- Dataset excerpts:
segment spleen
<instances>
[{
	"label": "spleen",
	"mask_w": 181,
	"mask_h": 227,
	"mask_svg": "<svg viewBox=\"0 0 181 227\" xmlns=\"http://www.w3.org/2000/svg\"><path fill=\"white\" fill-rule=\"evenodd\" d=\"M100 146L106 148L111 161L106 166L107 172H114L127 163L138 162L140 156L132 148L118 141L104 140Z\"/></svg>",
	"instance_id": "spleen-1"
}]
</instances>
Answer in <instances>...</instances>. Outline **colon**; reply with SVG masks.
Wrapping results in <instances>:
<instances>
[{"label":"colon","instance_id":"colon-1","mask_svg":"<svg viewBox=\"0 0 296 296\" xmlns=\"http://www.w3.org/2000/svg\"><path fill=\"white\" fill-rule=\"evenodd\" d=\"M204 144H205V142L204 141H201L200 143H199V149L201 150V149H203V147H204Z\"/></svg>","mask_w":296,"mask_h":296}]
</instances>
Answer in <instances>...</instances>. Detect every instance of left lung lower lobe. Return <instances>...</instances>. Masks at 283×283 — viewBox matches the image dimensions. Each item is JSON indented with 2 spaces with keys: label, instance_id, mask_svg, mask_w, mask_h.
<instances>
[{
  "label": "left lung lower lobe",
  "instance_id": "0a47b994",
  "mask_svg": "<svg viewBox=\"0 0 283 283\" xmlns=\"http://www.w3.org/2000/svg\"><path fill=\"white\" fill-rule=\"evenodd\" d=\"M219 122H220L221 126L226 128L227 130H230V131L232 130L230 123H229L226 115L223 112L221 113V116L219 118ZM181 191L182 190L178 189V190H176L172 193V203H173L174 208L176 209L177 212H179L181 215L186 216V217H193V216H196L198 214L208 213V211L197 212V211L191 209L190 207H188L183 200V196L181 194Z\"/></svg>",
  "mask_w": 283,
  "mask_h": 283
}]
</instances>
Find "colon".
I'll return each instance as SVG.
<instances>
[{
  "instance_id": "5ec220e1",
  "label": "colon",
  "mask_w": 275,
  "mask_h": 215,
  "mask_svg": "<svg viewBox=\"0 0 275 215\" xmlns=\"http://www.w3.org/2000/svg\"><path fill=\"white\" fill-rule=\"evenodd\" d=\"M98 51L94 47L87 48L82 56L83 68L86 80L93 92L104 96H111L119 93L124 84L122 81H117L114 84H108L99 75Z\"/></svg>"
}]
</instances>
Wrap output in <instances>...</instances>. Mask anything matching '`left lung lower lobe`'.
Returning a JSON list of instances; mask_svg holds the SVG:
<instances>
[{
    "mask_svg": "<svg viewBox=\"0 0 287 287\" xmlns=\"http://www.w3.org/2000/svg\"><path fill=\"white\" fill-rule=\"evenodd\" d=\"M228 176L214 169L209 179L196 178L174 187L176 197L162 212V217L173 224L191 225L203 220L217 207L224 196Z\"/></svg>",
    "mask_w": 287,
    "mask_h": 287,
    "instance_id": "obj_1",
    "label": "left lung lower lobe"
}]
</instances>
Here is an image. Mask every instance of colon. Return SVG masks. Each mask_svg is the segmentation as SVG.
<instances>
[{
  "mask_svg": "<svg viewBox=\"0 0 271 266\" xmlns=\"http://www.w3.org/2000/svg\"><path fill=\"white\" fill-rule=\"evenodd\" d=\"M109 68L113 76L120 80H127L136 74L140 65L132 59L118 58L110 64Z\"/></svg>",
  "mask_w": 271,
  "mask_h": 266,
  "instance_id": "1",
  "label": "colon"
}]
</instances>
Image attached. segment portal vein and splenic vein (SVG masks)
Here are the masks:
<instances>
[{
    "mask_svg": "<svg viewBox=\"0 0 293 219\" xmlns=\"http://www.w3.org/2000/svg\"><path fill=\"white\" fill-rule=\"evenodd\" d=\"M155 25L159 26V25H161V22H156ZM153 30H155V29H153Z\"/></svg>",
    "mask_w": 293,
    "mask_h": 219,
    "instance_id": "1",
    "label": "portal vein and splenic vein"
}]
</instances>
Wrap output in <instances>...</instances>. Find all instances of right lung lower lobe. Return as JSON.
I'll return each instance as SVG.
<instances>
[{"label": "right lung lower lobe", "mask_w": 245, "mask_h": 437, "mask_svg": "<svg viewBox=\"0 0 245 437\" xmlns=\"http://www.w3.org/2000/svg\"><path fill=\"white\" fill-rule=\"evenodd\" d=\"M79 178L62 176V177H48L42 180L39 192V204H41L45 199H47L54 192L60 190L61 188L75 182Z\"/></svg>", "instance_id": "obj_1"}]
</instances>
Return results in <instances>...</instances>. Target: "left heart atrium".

- Exercise brief:
From the line holding "Image attached. segment" to the final line of the data, output each line exactly and nothing more.

- Exercise solution:
Image attached. segment portal vein and splenic vein (SVG masks)
Here are the masks:
<instances>
[{
    "mask_svg": "<svg viewBox=\"0 0 293 219\" xmlns=\"http://www.w3.org/2000/svg\"><path fill=\"white\" fill-rule=\"evenodd\" d=\"M155 25L159 26V25H161V22H156ZM153 30H155V29H153Z\"/></svg>",
    "mask_w": 293,
    "mask_h": 219,
    "instance_id": "1",
    "label": "portal vein and splenic vein"
}]
</instances>
Wrap output in <instances>...</instances>. Find all instances of right lung lower lobe. Return as JSON.
I'll return each instance as SVG.
<instances>
[{"label": "right lung lower lobe", "mask_w": 245, "mask_h": 437, "mask_svg": "<svg viewBox=\"0 0 245 437\" xmlns=\"http://www.w3.org/2000/svg\"><path fill=\"white\" fill-rule=\"evenodd\" d=\"M79 178L62 176V177H48L42 180L39 192V204H41L45 199H47L54 192L60 190L61 188L75 182Z\"/></svg>", "instance_id": "obj_1"}]
</instances>
Return results in <instances>...</instances>. Target: "left heart atrium".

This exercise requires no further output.